What is a bladder tumor

The role played by the bladder in the human body is to accumulate liquid waste products (urine) and then remove them from the body with the help of the contractile function of the muscles, which are its main structural part.

Bladder tumor is the most common oncological disease of the urinary tract and accounts for more than 60% of all cases of neoplasms of the urinary system and more than 2% of oncological pathologies of the whole body.

What is a bladder tumor

A neoplasm in the tissues of the bladder can be represented by many types and have different activity in terms of the formation of metastases. The victims of the disease are mostly people over 55 years of age, often living in environmentally unfavorable areas or working in hazardous industries. Partly, negative changes in the environmental situation, social factors and smoking are to blame for the increase in the frequency of diagnosing a tumor.

A tumor of the bladder in men occurs 6 times more often than in women, which is associated with some anatomical and physiological features of the male body:

  • genetic predisposition, increasing after 50 years;
  • hormonal disorders that stimulate tumor development;
  • development of prostate adenoma.

The two most common types of tumors are:

  • benign tumor of the bladder (highly differentiated), located on the surface of the mucosa;
  • a malignant tumor (poorly differentiated) that affects muscle tissue.

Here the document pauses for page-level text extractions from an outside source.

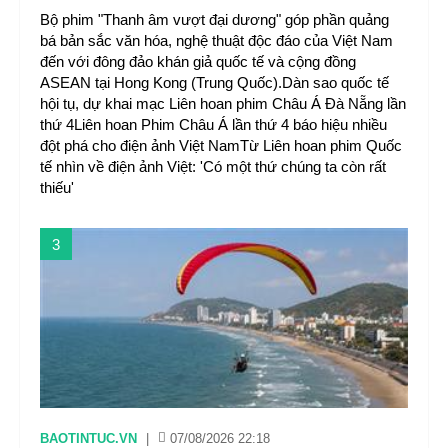
Bộ phim "Thanh âm vượt đại dương" góp phần quảng
bá bản sắc văn hóa, nghệ thuật độc đáo của Việt Nam
đến với đông đảo khán giả quốc tế và cộng đồng
ASEAN tại Hong Kong (Trung Quốc).Dàn sao quốc tế
hội tụ, dự khai mạc Liên hoan phim Châu Á Đà Nẵng lần
thứ 4Liên hoan Phim Châu Á lần thứ 4 báo hiệu nhiều
đột phá cho điện ảnh Việt NamTừ Liên hoan phim Quốc
tế nhìn về điện ảnh Việt: 'Có một thứ chúng ta còn rất
thiếu'
3
BAOTINTUC.VN
|
07/08/2026 22:18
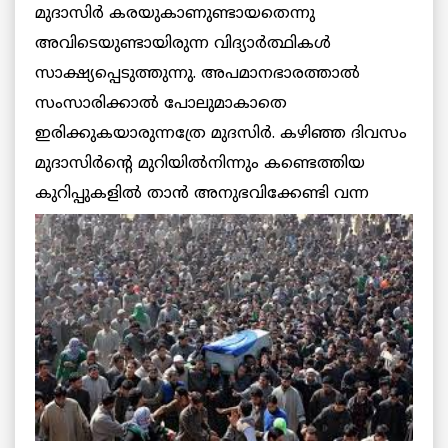
മുദാസിര്‍ കരയുകാണുണ്ടായതെന്നു
അവിടെയുണ്ടായിരുന്ന വിദ്യാര്‍ത്ഥികള്‍
സാക്ഷ്യപ്പെടുത്തുന്നു. അപമാനഭാരത്താല്‍
സംസാരിക്കാല്‍ പോലുമാകാതെ
ഇരിക്കുകയാരുന്നത്രേ മുദസിര്‍. കഴിഞ്ഞ ദിവസം
മുദാസിര്‍ന്റെ മുറിയില്‍നിന്നും കണ്ടെത്തിയ
കുറിപ്പുകളില്‍ താന്‍ അനുഭവിക്കേണ്ടി വന്ന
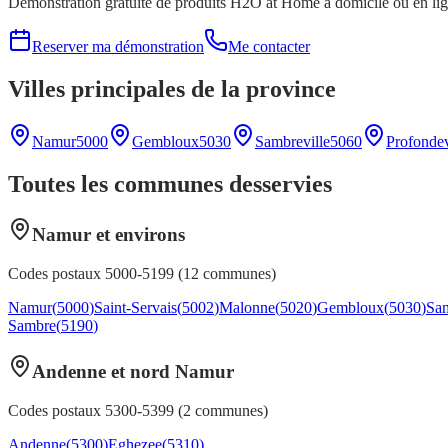
Démonstration gratuite de produits H2O at Home à domicile ou en li
Reserver ma démonstration
Me contacter
Villes principales de la province
Namur
5000
Gembloux
5030
Sambreville
5060
Profondev
Toutes les communes desservies
Namur et environs
Codes postaux
5000-5199
(
12
communes)
Namur
(
5000
)
Saint-Servais
(
5002
)
Malonne
(
5020
)
Gembloux
(
5030
)
Sam
Sambre
(
5190
)
Andenne et nord Namur
Codes postaux
5300-5399
(
2
communes)
Andenne
(
5300
)
Eghezee
(
5310
)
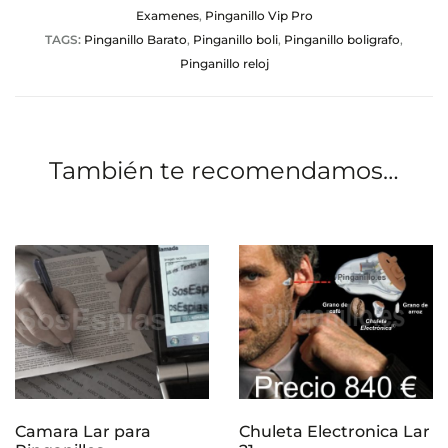
Examenes
,
Pinganillo Vip Pro
TAGS:
Pinganillo Barato
,
Pinganillo boli
,
Pinganillo boligrafo
,
Pinganillo reloj
También te recomendamos…
Camara Lar para
Chuleta Electronica Lar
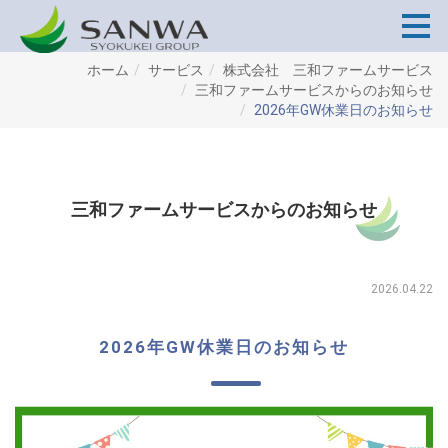
ホーム
サービス
株式会社 三和ファームサービス
三和ファームサービスからのお知らせ
2026年GW休業日のお知らせ
三和ファームサービスからのお知らせ
2026.04.22
2026年GW休業日のお知らせ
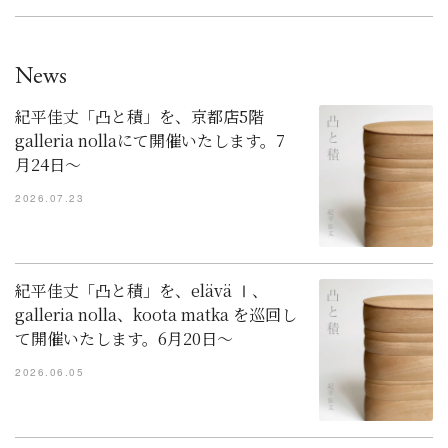
News
紀平佳丈「凸と積」を、京都店5階
galleria nollaにて開催いたします。7
月24日～
2026.07.23
紀平佳丈「凸と積」を、elävä Ⅰ、
galleria nolla、koota matka を巡回し
て開催いたします。6月20日～
2026.06.05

In the first case, the growth of the tumor occurs in the direction of the cavity of the bladder, forming a connection in the form of a leg with the mucous surface. As a rule, a tumor that has this growth pattern is called exophytic or papillary.

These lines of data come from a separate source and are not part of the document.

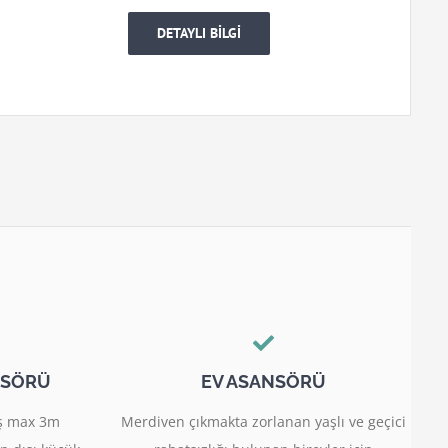
DETAYLI BİLGİ
NSÖRÜ
EV ASANSÖRÜ
miş max 3m
Merdiven çıkmakta zorlanan yaşlı ve geçici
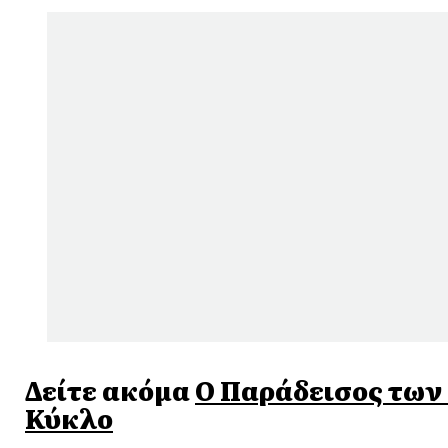
Δείτε ακόμα
Ο Παράδεισος των Κ
Κύκλο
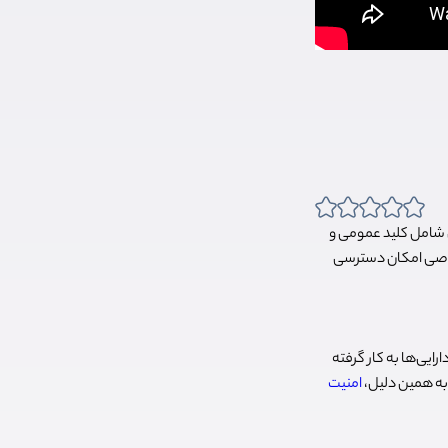
ل شامل کلید عمومی و
صوصی امکان دسترسی
ایی‌ها به کار گرفته
 به همین دلیل،
امنیت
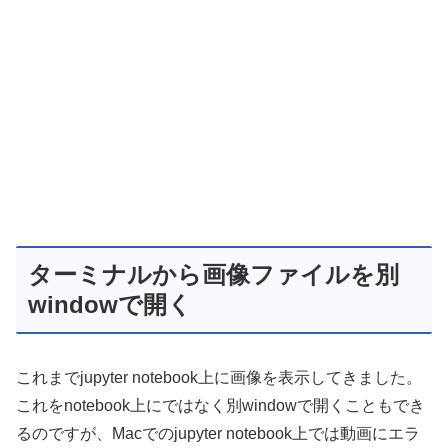
ターミナルから画像ファイルを別
windowで開く
これまでjupyter notebook上に画像を表示してきました。
これをnotebook上にではなく別windowで開くこともでき
るのですが、Macでのjupyter notebook上では動画にエラ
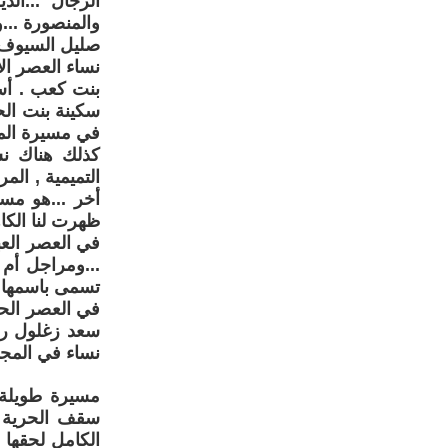
الرجال ...ال
والمنصورة ...
صليل السيوف ف
نساء العصر ال
بنت كعب . أسم
سكينة بنت الح
في مسيرة المج
كذلك هناك نس
التميمية , ال
أخر ...هو مس
ظهرت لنا الكا
في العصر العب
...ومراجل أم 
تسمى باسمها اع
في العصر الح
سعد زغلول رائ
نساء في المجا
مسيرة طويلة 
سقف الحرية ل
الكامل لحقها 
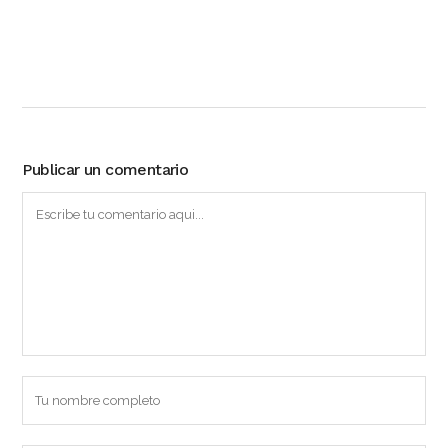
Publicar un comentario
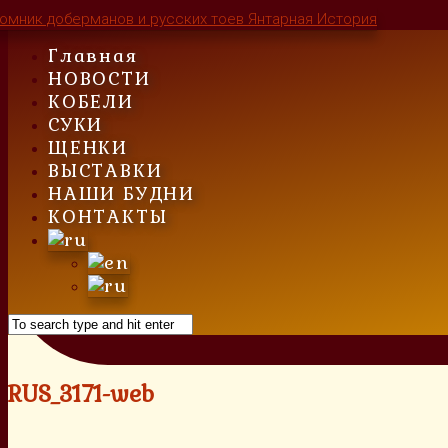
Skip
to
Главная
content
НОВОСТИ
КОБЕЛИ
СУКИ
ЩЕНКИ
ВЫСТАВКИ
НАШИ БУДНИ
КОНТАКТЫ
RUS_3171-web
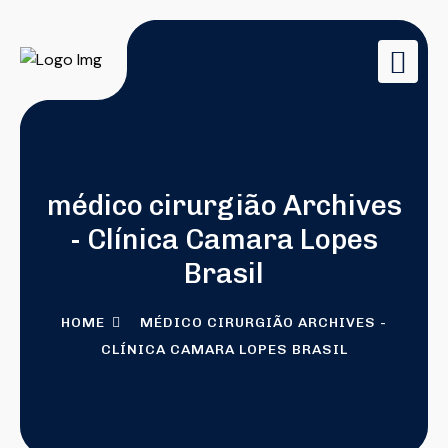
médico cirurgião Archives
- Clínica Camara Lopes
Brasil
HOME
MÉDICO CIRURGIÃO ARCHIVES -
CLÍNICA CAMARA LOPES BRASIL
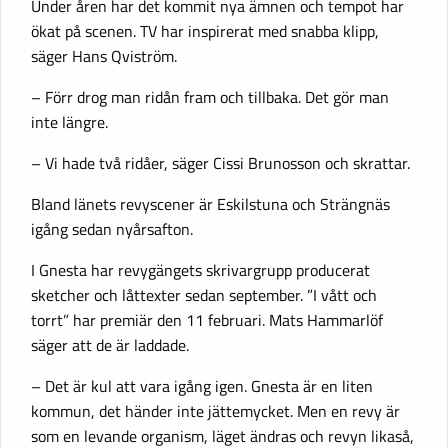
Under åren har det kommit nya ämnen och tempot har
ökat på scenen. TV har inspirerat med snabba klipp,
säger Hans Qviström.
– Förr drog man ridån fram och tillbaka. Det gör man
inte längre.
– Vi hade två ridåer, säger Cissi Brunosson och skrattar.
Bland länets revyscener är Eskilstuna och Strängnäs
igång sedan nyårsafton.
I Gnesta har revygängets skrivargrupp producerat
sketcher och låttexter sedan september. ”I vått och
torrt” har premiär den 11 februari. Mats Hammarlöf
säger att de är laddade.
– Det är kul att vara igång igen. Gnesta är en liten
kommun, det händer inte jättemycket. Men en revy är
som en levande organism, läget ändras och revyn likaså,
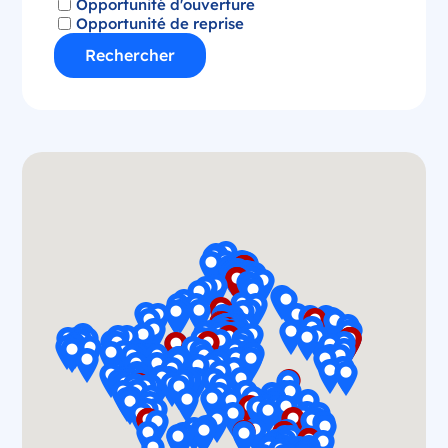
Opportunité d'ouverture
Opportunité de reprise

The second type is characterized by intensive ingrowth into the tissue structure with the rapid formation of metastases. This type of tumor is called endophytic or invasive.

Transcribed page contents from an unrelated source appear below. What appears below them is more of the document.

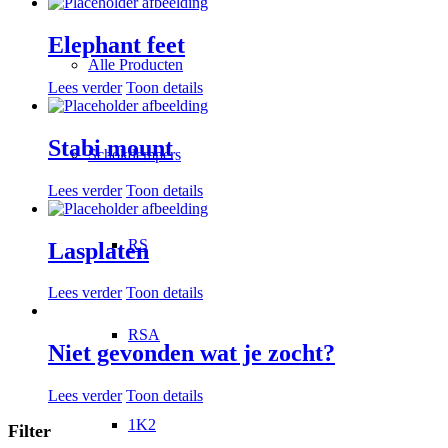
Elephant feet
Alle Producten
Lees verder
Toon details
Stabi mount
Schokdempers
Lees verder
Toon details
RS
Lasplaten
Lees verder
Toon details
RSA
Niet gevonden wat je zocht?
Lees verder
Toon details
1K2
Filter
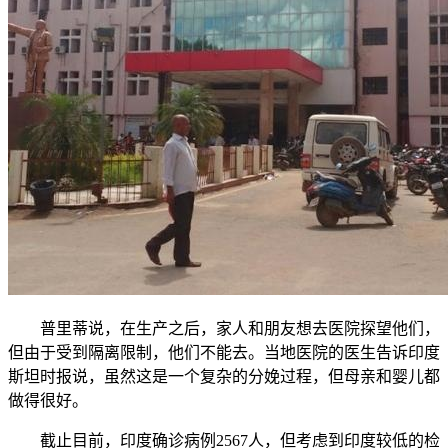
普里蒂说，在生产之后，家人和朋友想去医院探望他们，
但由于受到隔离限制，他们不能去。当地医院的医生告诉印度
斯坦时报说，虽然这是一个复杂的分娩过程，但母亲和婴儿都
做得很好。
截止目前，印度确诊病例2567人，但考虑到印度较低的检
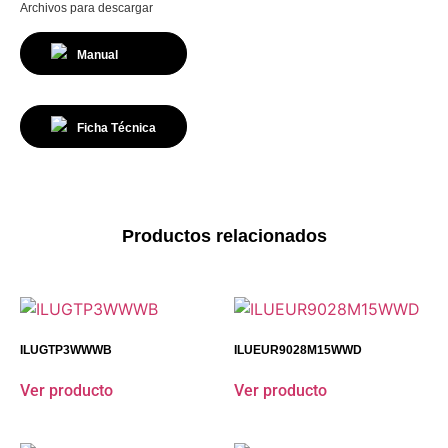
Archivos para descargar
Manual
Ficha Técnica
Productos relacionados
ILUGTP3WWWB
ILUEUR9028M15WWD
Ver producto
Ver producto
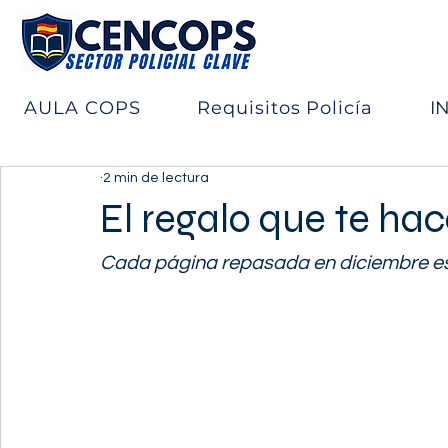
AULA COPS
Requisitos Policía
I
2 min de lectura
El regalo que te ha
Cada página repasada en diciembre es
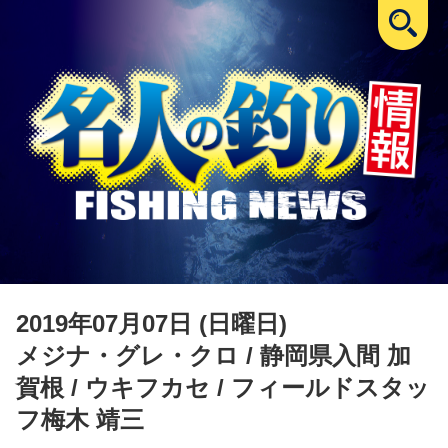
2019年07月07日 (日曜日)
メジナ・グレ・クロ
/ 静岡県入間 加
賀根 / ウキフカセ / フィールドスタッ
フ梅木 靖三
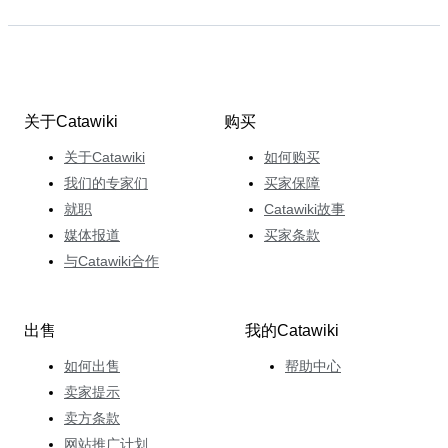
关于Catawiki
购买
关于Catawiki
如何购买
我们的专家们
买家保障
就职
Catawiki故事
媒体报道
买家条款
与Catawiki合作
出售
我的Catawiki
如何出售
帮助中心
卖家提示
卖方条款
网站推广计划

Smoking has been found to be one of the leading risk factors for bladder cancer.

The reasons

Carcinogenic substances, entering the body, go through all stages of metabolism and are partially excreted by the kidneys. It is they who are the root cause of the development of neoplasms, since they are in direct contact with the mucous membrane of the bladder. Exposure to carcinogens can disrupt the work of the genetic apparatus of cells, thereby interfering with the reproduction of cells characteristic of this organ and provoking the growth of cancer cells.


Carcinogenic substances, in various forms, affect a person throughout his life.

The main external causes that provoke the development of bladder cancer:

  • daily contact with volatile chemicals generated during the production of plastic, rubber and other products or paint and varnish industries;
  • smoking;
  • exposure to ionizing radiation;
  • viral diseases (mainly human papillomavirus disease, which has highly oncogenic properties);
  • systematic untimely or incomplete emptying of the bladder in prostate adenoma;
  • chronic inflammatory diseases of the bladder.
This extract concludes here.